What, you've never heard of an ice apple? And you've definitely never had one? Well, all I have to say is if you like apples and have never eaten one of these, you are missing out.
So what are they? Technically they are your basic Fuji apple, very sweet with good crunch. What makes these different is they are picked during the last days of October - the last of the season - and leaving them on the tree a little longer, allowing the center of the apples to crystallize a bit, leaving a pocket of juiciness in the center. This makes the entire apple just a bit sweeter.
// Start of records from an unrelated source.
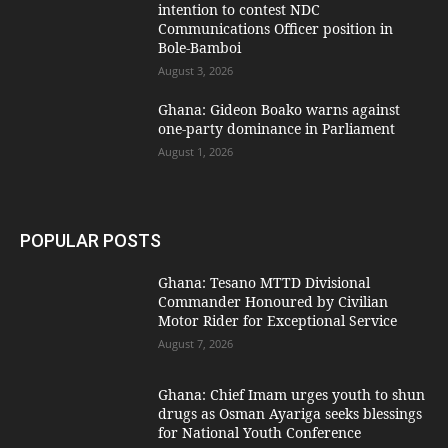
intention to contest NDC
Communications Officer position in
Bole-Bamboi
August 3, 2026
Ghana: Gideon Boako warns against
one-party dominance in Parliament
August 1, 2026
POPULAR POSTS
Ghana: Tesano MTTD Divisional
Commander Honoured by Civilian
Motor Rider for Exceptional Service
August 7, 2026
Ghana: Chief Imam urges youth to shun
drugs as Osman Ayariga seeks blessings
for National Youth Conference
I don't know if this is the same chemical process used to create "ice wine" (which I also love - coincidence?) when the grapes are left to freeze on the vine to focus the sweetness before fermentation. But to me - far from an expert in the growing of fruits and making of wine - it sounds like it could be similar; perhaps these ice apples are at a younger place in the process than the ice wine grapes.
You can read the entire "Legend of the Ice Apple" here on Al's Garden Center website.
Is that weird, reading it there? It is, but this is the only place I have ever seen these apples. We ran across them literally by accident a couple years ago. November isn't typically a month people go to a garden store, so I can't remember at all why were there - it possibly could have been their annual Christmas show, an evening in early November. No idea.
Anyway, they had these huge boxes of "ice apples" and they looked good - looked like Fujis, because, apparently, they are Fujis. We bought a few and tried them out the next day. And came back. And came back again. And again. Every time we thought they'd be gone, but they still had some. I think in the month they were in the store we went to buy more five times, and then when it looked like this might be the last time, we bought a huge bag to last us a couple more weeks.
We've looked all over, but as the link says, Al's is the only place you can find these. Technically these apples aren't anything special - they are Fujis that got left on the tree too long and the yumminess was found by accident. Any grower with Fuji trees should be able to try it out, I think, but so far they seem to come only from this specific farm in Wenatchee, WA and are only distributed through Al's.
So every November we head to Al's and stock up, because these are literally the best apples we've ever had.
Wait, why am I telling people about these?
Oh well, no one reads this blog anyway...right?